LLM Serving Pack

The Nebari LLM Serving Pack turns a Kubernetes cluster into a self-service, access-controlled LLM inference platform. You declare the models you want to serve as LLMModel custom resources, and the operator handles everything downstream: downloading the weights, running vLLM serving pods, intelligent inference scheduling, exposing internal and external endpoints, and enforcing per-model access control.

Why it exists #

Standing up LLM inference for more than one team usually means hand-wiring a different stack for every model: GPU scheduling, an inference server, ingress and TLS, who is allowed to call it, API keys for external callers, in-cluster auth for workloads, and rate limiting so one user cannot starve the rest. Doing that by hand per model is slow, inconsistent, and easy to get wrong in ways that leak access.

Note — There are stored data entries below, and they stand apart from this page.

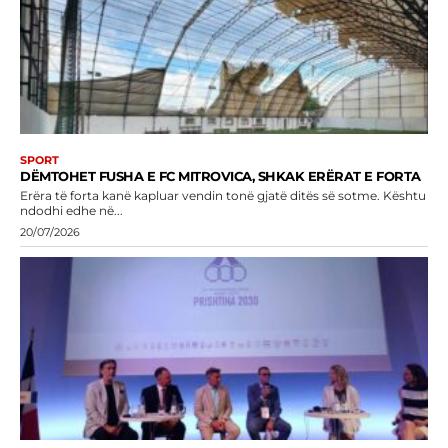
SPORT
DËMTOHET FUSHA E FC MITROVICA, SHKAK ERËRAT E FORTA
Erëra të forta kanë kapluar vendin tonë gjatë ditës së sotme. Kështu
ndodhi edhe në...
20/07/2026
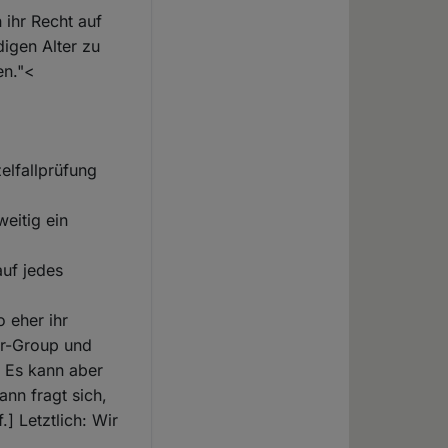
ihr Recht auf
igen Alter zu
en."<
zelfallprüfung
eitig ein
auf jedes
 eher ihr
eer-Group und
. Es kann aber
nn fragt sich,
] Letztlich: Wir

This pack collapses all of that into a single declarative resource. An admin applies one LLMModel CR, and the model comes up served, routed, authenticated, and rate-limited, with access scoped to the OIDC groups you name.

What you do #

apiVersion: llm.nebari.dev/v1alpha1
kind: LLMModel
metadata:
  name: my-model
spec:
  model:
    name: Qwen/Qwen3-8B
    source: huggingface
  resources:
    gpu: { count: 1, type: nvidia }
  access:
    groups: [data-science]   # only this Keycloak group can call the model

Apply it, and the operator downloads the weights, starts vLLM, registers the model with the inference scheduler, creates the internal and external routes, and gates them on the groups you listed. See the Quickstart for the end-to-end flow.

What you get #

Declarative model serving - one LLMModel CR per model; the operator reconciles the rest.
Per-model access control via OIDC groups - generic for any OIDC provider, tested against Keycloak.
Two auth paths per model - external consumers authenticate with API keys; in-cluster workloads use JWT bearer tokens.
Self-service API keys - an optional web UI lets users mint and revoke keys for the models they are allowed to use.
Flexible model loading - pull from HuggingFace (default) or mount an OCI/modelcar image.
Token counting and rate limiting on both endpoints via Envoy AI Gateway.
Intelligent inference scheduling via llm-d’s InferencePool and endpoint picker.
Network isolation - model pods are reachable only through the Gateway, enforced by NetworkPolicy.

Who it’s for #

Platform and infrastructure teams running Nebari (or a compatible Kubernetes cluster) who need to offer LLM inference to multiple data science teams or applications, with real access control and without rebuilding the serving stack for every model.

Where to start #

Quickstart - deploy the pack and serve your first model.
Installation - the full production runbook (ArgoCD, GPU operator, Keycloak, AI Gateway).
Configuration - Helm values and the LLMModel CRD reference.
Architecture - how the operator, auth, and gateway fit together.

Maturity: this pack is at alpha (v0.1.0-alpha.x). See Known Limitations for current constraints.